Prompt: Could you print the full listing again, exactly as written?

Provided material:
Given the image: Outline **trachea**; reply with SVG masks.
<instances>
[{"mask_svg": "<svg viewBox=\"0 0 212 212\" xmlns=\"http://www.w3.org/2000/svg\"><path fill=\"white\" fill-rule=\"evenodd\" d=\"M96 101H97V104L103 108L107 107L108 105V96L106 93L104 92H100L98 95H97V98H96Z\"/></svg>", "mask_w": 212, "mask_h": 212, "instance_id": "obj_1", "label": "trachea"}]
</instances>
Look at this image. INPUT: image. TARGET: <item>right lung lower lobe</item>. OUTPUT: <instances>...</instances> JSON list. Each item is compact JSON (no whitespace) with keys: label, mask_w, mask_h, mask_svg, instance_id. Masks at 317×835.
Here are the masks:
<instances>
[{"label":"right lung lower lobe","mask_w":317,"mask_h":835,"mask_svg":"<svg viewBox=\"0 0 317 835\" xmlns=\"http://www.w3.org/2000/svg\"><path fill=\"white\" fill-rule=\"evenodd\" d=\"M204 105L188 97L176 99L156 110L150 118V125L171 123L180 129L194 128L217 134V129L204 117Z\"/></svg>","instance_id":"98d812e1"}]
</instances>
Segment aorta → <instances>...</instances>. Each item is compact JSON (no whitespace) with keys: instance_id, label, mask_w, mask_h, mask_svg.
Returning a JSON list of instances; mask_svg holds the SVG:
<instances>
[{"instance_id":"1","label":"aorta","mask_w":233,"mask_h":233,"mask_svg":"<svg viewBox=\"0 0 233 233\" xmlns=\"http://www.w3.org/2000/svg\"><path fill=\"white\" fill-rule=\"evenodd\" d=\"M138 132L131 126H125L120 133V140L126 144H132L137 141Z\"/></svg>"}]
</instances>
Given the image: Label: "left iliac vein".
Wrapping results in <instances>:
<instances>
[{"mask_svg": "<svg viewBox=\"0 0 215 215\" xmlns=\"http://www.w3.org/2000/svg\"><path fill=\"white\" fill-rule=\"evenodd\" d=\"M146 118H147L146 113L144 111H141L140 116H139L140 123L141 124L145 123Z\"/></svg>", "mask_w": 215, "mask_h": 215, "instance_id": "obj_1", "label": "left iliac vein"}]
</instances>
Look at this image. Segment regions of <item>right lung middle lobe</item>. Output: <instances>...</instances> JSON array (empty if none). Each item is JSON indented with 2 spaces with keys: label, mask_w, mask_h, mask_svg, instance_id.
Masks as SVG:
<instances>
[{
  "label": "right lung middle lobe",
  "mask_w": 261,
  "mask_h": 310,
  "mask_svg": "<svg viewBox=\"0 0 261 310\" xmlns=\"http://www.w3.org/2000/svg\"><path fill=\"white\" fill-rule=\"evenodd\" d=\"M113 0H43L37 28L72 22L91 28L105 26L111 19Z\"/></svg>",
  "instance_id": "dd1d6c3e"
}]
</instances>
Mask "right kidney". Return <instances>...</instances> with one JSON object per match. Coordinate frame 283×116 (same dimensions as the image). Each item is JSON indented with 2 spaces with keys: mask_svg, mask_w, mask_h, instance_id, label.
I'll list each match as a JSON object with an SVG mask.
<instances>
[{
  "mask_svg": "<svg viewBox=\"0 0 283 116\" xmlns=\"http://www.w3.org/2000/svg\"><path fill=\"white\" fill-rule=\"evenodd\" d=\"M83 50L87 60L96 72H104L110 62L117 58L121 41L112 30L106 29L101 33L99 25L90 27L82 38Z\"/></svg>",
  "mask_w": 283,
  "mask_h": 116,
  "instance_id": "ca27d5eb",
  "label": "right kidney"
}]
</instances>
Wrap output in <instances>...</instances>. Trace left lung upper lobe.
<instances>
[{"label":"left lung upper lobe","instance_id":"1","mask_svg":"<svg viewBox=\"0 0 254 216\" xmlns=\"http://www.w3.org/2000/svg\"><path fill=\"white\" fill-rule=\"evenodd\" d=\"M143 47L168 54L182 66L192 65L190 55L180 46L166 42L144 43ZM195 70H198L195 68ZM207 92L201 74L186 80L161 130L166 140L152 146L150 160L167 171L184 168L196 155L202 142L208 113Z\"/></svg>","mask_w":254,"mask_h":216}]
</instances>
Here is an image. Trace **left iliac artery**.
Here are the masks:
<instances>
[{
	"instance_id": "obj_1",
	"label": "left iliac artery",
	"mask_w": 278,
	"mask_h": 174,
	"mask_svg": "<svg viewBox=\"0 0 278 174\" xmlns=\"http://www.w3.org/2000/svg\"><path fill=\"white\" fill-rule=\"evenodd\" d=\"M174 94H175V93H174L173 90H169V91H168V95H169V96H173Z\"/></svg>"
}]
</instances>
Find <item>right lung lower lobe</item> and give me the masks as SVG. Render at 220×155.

Finished task:
Given the image: Outline **trachea**; reply with SVG masks.
<instances>
[{"mask_svg": "<svg viewBox=\"0 0 212 212\" xmlns=\"http://www.w3.org/2000/svg\"><path fill=\"white\" fill-rule=\"evenodd\" d=\"M96 101H97V104L103 108L107 107L108 105V96L106 93L104 92H100L98 95H97V98H96Z\"/></svg>", "mask_w": 212, "mask_h": 212, "instance_id": "obj_1", "label": "trachea"}]
</instances>
Look at this image. INPUT: image. TARGET: <item>right lung lower lobe</item>. OUTPUT: <instances>...</instances> JSON list. Each item is compact JSON (no whitespace) with keys: label, mask_w, mask_h, mask_svg, instance_id. Masks at 317×835.
Here are the masks:
<instances>
[{"label":"right lung lower lobe","mask_w":317,"mask_h":835,"mask_svg":"<svg viewBox=\"0 0 317 835\" xmlns=\"http://www.w3.org/2000/svg\"><path fill=\"white\" fill-rule=\"evenodd\" d=\"M204 105L188 97L176 99L156 110L150 118V125L171 123L180 129L194 128L217 134V129L204 117Z\"/></svg>","instance_id":"98d812e1"}]
</instances>
Segment aorta → <instances>...</instances>. Each item is compact JSON (no whitespace) with keys: instance_id, label, mask_w, mask_h, mask_svg.
Returning a JSON list of instances; mask_svg holds the SVG:
<instances>
[{"instance_id":"1","label":"aorta","mask_w":233,"mask_h":233,"mask_svg":"<svg viewBox=\"0 0 233 233\" xmlns=\"http://www.w3.org/2000/svg\"><path fill=\"white\" fill-rule=\"evenodd\" d=\"M138 132L131 126H125L120 133V140L126 144H132L137 141Z\"/></svg>"}]
</instances>
Given the image: Label: "left iliac vein".
Wrapping results in <instances>:
<instances>
[{"mask_svg": "<svg viewBox=\"0 0 215 215\" xmlns=\"http://www.w3.org/2000/svg\"><path fill=\"white\" fill-rule=\"evenodd\" d=\"M146 118H147L146 113L144 111H141L140 116H139L140 123L141 124L145 123Z\"/></svg>", "mask_w": 215, "mask_h": 215, "instance_id": "obj_1", "label": "left iliac vein"}]
</instances>
Look at this image. Segment regions of <item>right lung middle lobe</item>. Output: <instances>...</instances> JSON array (empty if none). Each item is JSON indented with 2 spaces with keys: label, mask_w, mask_h, mask_svg, instance_id.
Masks as SVG:
<instances>
[{
  "label": "right lung middle lobe",
  "mask_w": 261,
  "mask_h": 310,
  "mask_svg": "<svg viewBox=\"0 0 261 310\" xmlns=\"http://www.w3.org/2000/svg\"><path fill=\"white\" fill-rule=\"evenodd\" d=\"M113 0H43L37 28L72 22L91 28L105 26L111 19Z\"/></svg>",
  "instance_id": "dd1d6c3e"
}]
</instances>
Mask "right kidney". Return <instances>...</instances> with one JSON object per match. Coordinate frame 283×116 (same dimensions as the image). Each item is JSON indented with 2 spaces with keys: mask_svg, mask_w, mask_h, instance_id, label.
I'll list each match as a JSON object with an SVG mask.
<instances>
[{
  "mask_svg": "<svg viewBox=\"0 0 283 116\" xmlns=\"http://www.w3.org/2000/svg\"><path fill=\"white\" fill-rule=\"evenodd\" d=\"M83 50L87 60L96 72H104L110 62L117 58L121 41L112 30L106 29L101 33L99 25L90 27L82 38Z\"/></svg>",
  "mask_w": 283,
  "mask_h": 116,
  "instance_id": "ca27d5eb",
  "label": "right kidney"
}]
</instances>
Wrap output in <instances>...</instances>. Trace left lung upper lobe.
<instances>
[{"label":"left lung upper lobe","instance_id":"1","mask_svg":"<svg viewBox=\"0 0 254 216\" xmlns=\"http://www.w3.org/2000/svg\"><path fill=\"white\" fill-rule=\"evenodd\" d=\"M143 47L168 54L182 66L192 65L190 55L180 46L166 42L144 43ZM195 70H198L195 68ZM207 92L201 74L186 80L161 130L166 140L152 146L150 160L167 171L184 168L196 155L202 142L208 113Z\"/></svg>","mask_w":254,"mask_h":216}]
</instances>
Here is an image. Trace **left iliac artery**.
Here are the masks:
<instances>
[{
	"instance_id": "obj_1",
	"label": "left iliac artery",
	"mask_w": 278,
	"mask_h": 174,
	"mask_svg": "<svg viewBox=\"0 0 278 174\" xmlns=\"http://www.w3.org/2000/svg\"><path fill=\"white\" fill-rule=\"evenodd\" d=\"M174 94H175V93H174L173 90H169V91H168V95H169V96H173Z\"/></svg>"
}]
</instances>
Find <item>right lung lower lobe</item> and give me the masks as SVG. Render at 220×155.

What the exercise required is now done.